#### [YOUR ASSIGNMENT]
Beginning with the line that contains "寒武纪上半年净利润同比翻倍 营收增速", return every line down to the last one in the material below, exactly and with no others.

GIVEN DATA Block Start

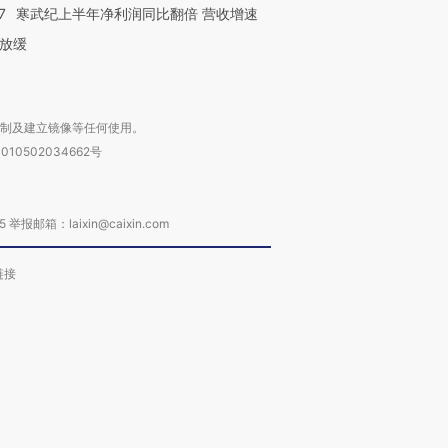
7
寒武纪上半年净利润同比翻倍 营收增速
放缓
复制及建立镜像等任何使用。
010502034662号
箱：laixin@caixin.com
链接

GIVEN DATA Block End

#### [RESPONSE AREA]
寒武纪上半年净利润同比翻倍 营收增速
放缓
复制及建立镜像等任何使用。
010502034662号
箱：laixin@caixin.com
链接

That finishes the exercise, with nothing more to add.